Segment Start: AVAILABLE RECORDS

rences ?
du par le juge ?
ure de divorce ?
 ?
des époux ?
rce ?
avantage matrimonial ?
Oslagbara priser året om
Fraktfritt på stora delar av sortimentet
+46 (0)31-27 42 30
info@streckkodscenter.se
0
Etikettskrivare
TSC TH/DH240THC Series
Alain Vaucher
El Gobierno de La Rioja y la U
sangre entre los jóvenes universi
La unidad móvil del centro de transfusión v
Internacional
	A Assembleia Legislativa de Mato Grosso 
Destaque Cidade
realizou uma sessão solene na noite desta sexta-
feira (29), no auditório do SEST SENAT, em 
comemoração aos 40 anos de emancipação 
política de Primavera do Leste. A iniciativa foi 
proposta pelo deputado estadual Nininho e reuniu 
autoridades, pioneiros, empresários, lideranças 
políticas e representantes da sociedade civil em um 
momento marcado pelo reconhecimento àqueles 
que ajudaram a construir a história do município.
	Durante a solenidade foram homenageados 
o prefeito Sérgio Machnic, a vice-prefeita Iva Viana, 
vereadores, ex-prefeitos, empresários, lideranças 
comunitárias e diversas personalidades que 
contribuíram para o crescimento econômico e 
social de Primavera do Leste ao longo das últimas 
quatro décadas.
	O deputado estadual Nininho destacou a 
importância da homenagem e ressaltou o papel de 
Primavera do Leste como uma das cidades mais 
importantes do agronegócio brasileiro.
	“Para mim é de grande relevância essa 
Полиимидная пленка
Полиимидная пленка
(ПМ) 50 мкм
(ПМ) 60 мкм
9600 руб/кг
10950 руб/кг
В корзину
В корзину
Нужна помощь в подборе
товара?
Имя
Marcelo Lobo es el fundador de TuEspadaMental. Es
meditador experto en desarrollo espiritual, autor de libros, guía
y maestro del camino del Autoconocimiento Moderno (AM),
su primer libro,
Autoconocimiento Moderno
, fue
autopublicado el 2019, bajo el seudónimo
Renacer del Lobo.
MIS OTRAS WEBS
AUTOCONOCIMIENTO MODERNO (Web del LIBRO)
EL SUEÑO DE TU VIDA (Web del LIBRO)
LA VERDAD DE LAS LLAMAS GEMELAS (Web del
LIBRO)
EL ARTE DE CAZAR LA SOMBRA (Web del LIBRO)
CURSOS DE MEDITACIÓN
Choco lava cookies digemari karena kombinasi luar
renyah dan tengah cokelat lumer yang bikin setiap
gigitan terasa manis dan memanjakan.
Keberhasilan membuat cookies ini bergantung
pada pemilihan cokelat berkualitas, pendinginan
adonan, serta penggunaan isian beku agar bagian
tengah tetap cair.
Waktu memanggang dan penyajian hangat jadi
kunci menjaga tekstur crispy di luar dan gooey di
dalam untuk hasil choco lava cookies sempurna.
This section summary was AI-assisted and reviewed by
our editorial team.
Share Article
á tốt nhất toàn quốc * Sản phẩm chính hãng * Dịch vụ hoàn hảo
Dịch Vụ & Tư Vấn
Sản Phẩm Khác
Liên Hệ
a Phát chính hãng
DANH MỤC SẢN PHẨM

Segment End: AVAILABLE RECORDS

- [EXERCISE REQUIREMENTS]:
Copy every line from the records above that contains the string "luar".

- [TASK OUTPUT]:
Choco lava cookies digemari karena kombinasi luar
kunci menjaga tekstur crispy di luar dan gooey di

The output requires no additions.